No caso de Wahida, é graças ao apoio do irmão mais velho e da mãe que ela tem conseguido estudar. A mãe, que nunca foi autorizada a frequentar a escola, disse para a filha que ela precisa continuar lutando pelos direitos das mulheres, apesar da escalada do conflito.
“Eu espero que eu consiga fazer os sonhos da minha mãe se tornarem realidade. Mas, na situação atual, eu tenho medo de sequer conseguir terminar a escola, imagine ir à universidade e advogar pelos outros”, lamenta. Mas Wahida tem esperaça por causa de histórias como a de Shamsia Alizada.
A estudante universitária
Há algumas mulheres jovens que, apesar da dificuldade de acesso à internet, da violência, da desigualdade social e da covid-19, continuam sendo inspiradoras.
No ano passado, Shamsia conseguiu nota mais alta que todos os 170 mil candidatos no “vestibular” para entrada em universidades do Afeganistão. Filha de um minerador, ela cresceu numa das áreas mais pobres e vulneráveis de Cabul.
Em 2018, a escola dela foi atacada pelo Estado Islâmico. Quarenta e seis colegas dela morreram. Em 2020, depois de se mudar para um novo bairro, a nova escola de Shamsia também foi atacada pelo grupo extremista.
“Estudar no Afeganistão é difícil, e eu tenho vários medos. Mas nosso centro educacional adotou algumas medidas de segurança que me ajudaram me sentir mais segura. E, quando você está muito ocupada estudando, não tem muito tempo para pensar em questões de segurança”, diz Shamsia.
Depois de ganhar uma bolsa de estudos para estudar na Turquia, Shamsia agora prepara para se tornar médica.
Estado Islâmico: uma nova ameaça
Em novembro do ano passado, Shahla estava lecionando na Universidade de Cabul quando vários homens armados entraram no campus e abriram fogo na sala de aula ao lado.
“Eu estava numa apresentação sobre um livro quando ouvi o som contínuo da arma de fogo. Estudantes desesperados corriam por toda parte. Alguns estavam chorando, enquanto outros falavam ao telefone e corriam até o portão principal”, conta Shahla.

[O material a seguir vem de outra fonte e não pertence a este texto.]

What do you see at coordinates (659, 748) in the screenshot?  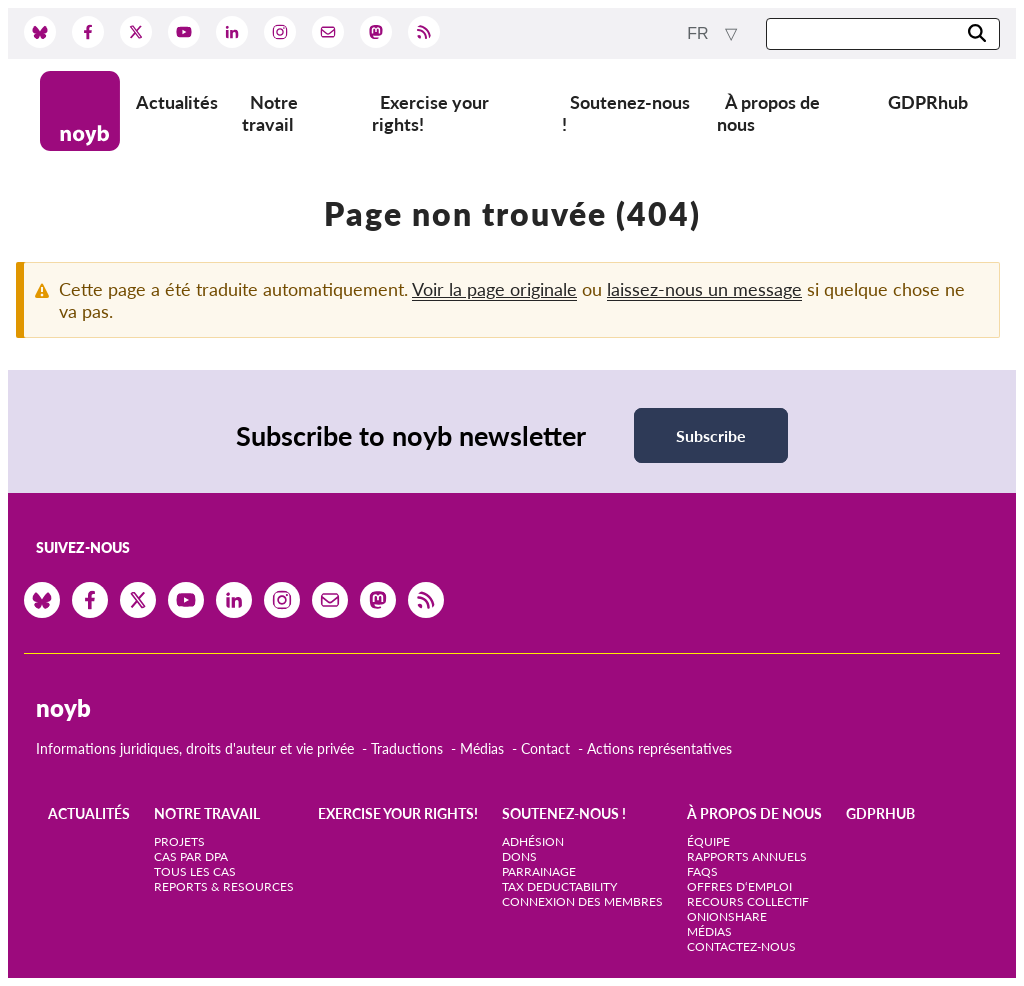 I see `Actions représentatives` at bounding box center [659, 748].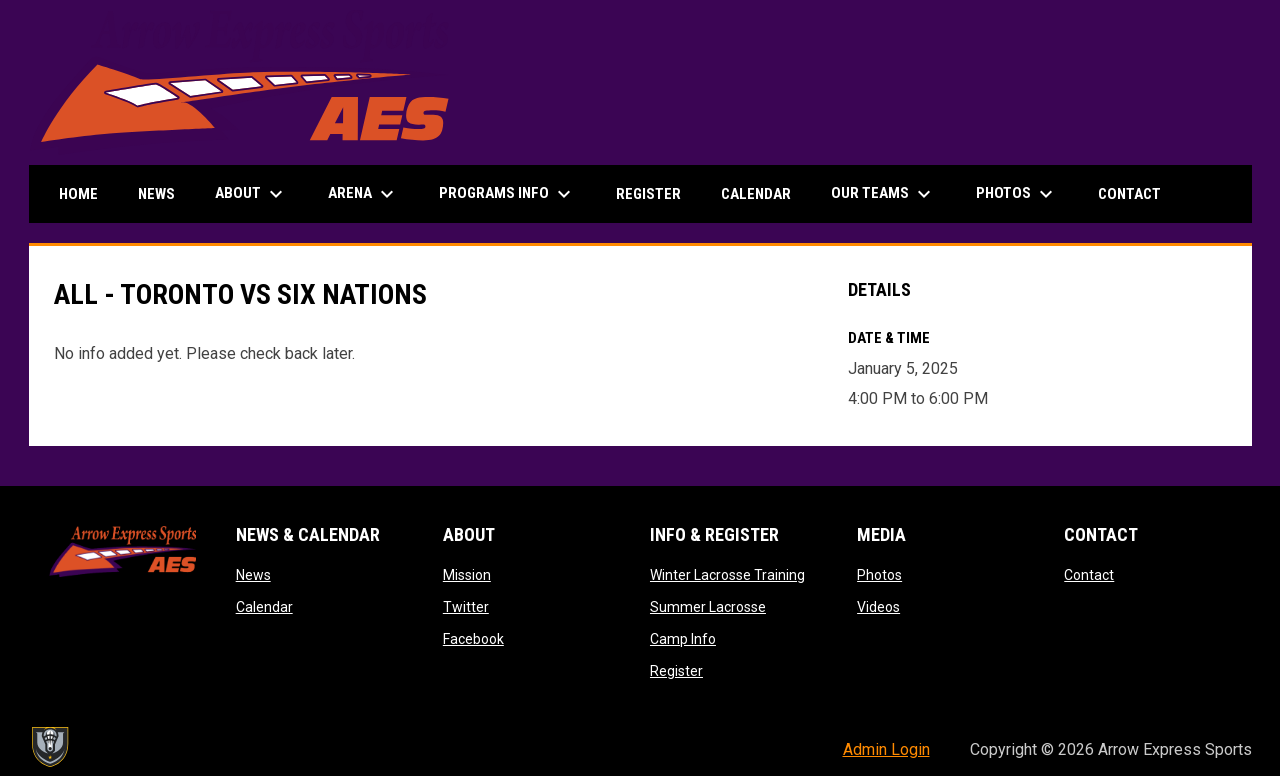  I want to click on Camp Info, so click(683, 639).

Quando as forças de segurança do governo chegaram, uma batalha se formou entre os dois lados, durando várias horas. Vinte e duas pessoas morreram e mais de 20 ficaram feridas. “A maioria das vítimas era menina”, diz Shahla. “E mesmo a polícia não queria ajudar mulheres feridas a escapar, porque acreditava que encostar nelas era haram (proibido pela lei islâmica).”
“Mas depois, quando as forças especiais chegaram, eles carregaram as meninas.” O Estado Islâmico assumiu responsabilidade pelos ataques, dizendo que tinham como alvo a “formação de juizes e investigadores trabalhando para o governo afegão apóstata”.
O ISIS-K, um braço do grupo jihadista, se formou no Afeganistão em 2014. Desde então, ele assumiu responsabilidade por alguns dos mais sangrentos ataques na capital, incluindo a centros educacionais e escolas. Mulheres e crianças, inclusive recém-nascidos, foram alvos de ataques do Estado Islâmico no ano passado. Um atentado numa maternidade deixou 16 mortos e outros 16 feridos.
Para a dedicada professora Shahla, a escalada da violência por grupos insurgentes como o ISIS e a expansão do território Talebã são o motivo pelo qual ela voltou a reunir livros.
“Eu preciso garantir que terei dinheiro suficiente para uma tenda, livros, tablets e canetas. Porque eu sei que o Talebã não vai permitir que meninas estudem nas escolas. Mesmo atualmente, quando tomam um distrito, a primeira coisa que fazem é fechar as escolas para meninas.”